Wednesday, 29 March 2017
Last updated 1 hour ago
Nov 11 2013 | 10:59am ET
Hedge funds added 1.37% in October, according to the Hennessee Hedge Fund Index, trailing the S&P 500 which was up 4.46% on the month.
"Equity markets had their third best month of the year in October on the heels of the debt ceiling increase; not earnings, not the GDP nor employment,” said Hennessee co-founder Charles Gradante in a statement. "Hedge funds underperformed once again making it eight out of the last 10 months.” Gradante pointed out that the only two months hedge funds actually beat the market were down months, June and August.
Equity long/short hedge funds gained 1.29% (15.07% year to date). The best-performing sectors were telecommunication services (up 7.35%), consumer staples (up 6.13%) and industrials (up 5.05%).
In terms of sub-strategies, healthcare and biotech managers were up 26.82% YTD, followed by value managers, up 17.73% and financial equity managers, up 15.86%. The poorest-performing sub-strategies through October were short-biased, down 25.02%; macro, down 2.42% and Latin America, down 1.20%.
Arbitrage/event driven funds added 1.10% in October (8.14% YTD), distressed funds added 1.34% (12.23% YTD), merger arbitrage funds were up 0.41% (6.28% YTD) and convertible arbitrage funds rose 0.98% in October (6.95% YTD).

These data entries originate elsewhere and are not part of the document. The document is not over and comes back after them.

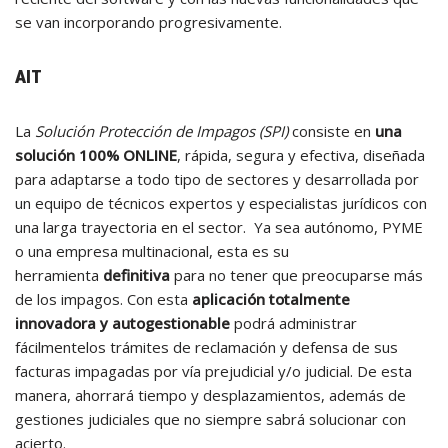
se van incorporando progresivamente.
AIT
La
Solución Protección de Impagos (SPI)
consiste en
una
solución 100% ONLINE
, rápida, segura y efectiva, diseñada
para adaptarse a todo tipo de sectores y desarrollada por
un equipo de técnicos expertos y especialistas jurídicos con
una larga trayectoria en el sector. Ya sea autónomo, PYME
o una empresa multinacional, esta es su
herramienta
definitiva
para no tener que preocuparse más
de los impagos. Con esta
aplicación totalmente
innovadora y autogestionable
podrá administrar
fácilmentelos trámites de reclamación y defensa de sus
facturas impagadas por vía prejudicial y/o judicial. De esta
manera, ahorrará tiempo y desplazamientos, además de
gestiones judiciales que no siempre sabrá solucionar con
acierto.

Global macro funds were up 1.68% in October and 4.12% YTD, emerging market funds added 2.11% on the month (5.09% YTD), and macro funds added 0.34% for the month (down 2.42% YTD). The Czech Republic, Egypt, Indonesia, India and Peru saw relative outperformance while Russia, Colombia, Mexico and Chile all slightly underperformed.
Fixed income managers gained in October while commodities posted mixed results for the month, with gold losing 0.45% while silver and platinum gained 0.99% and 3.23%, respectively.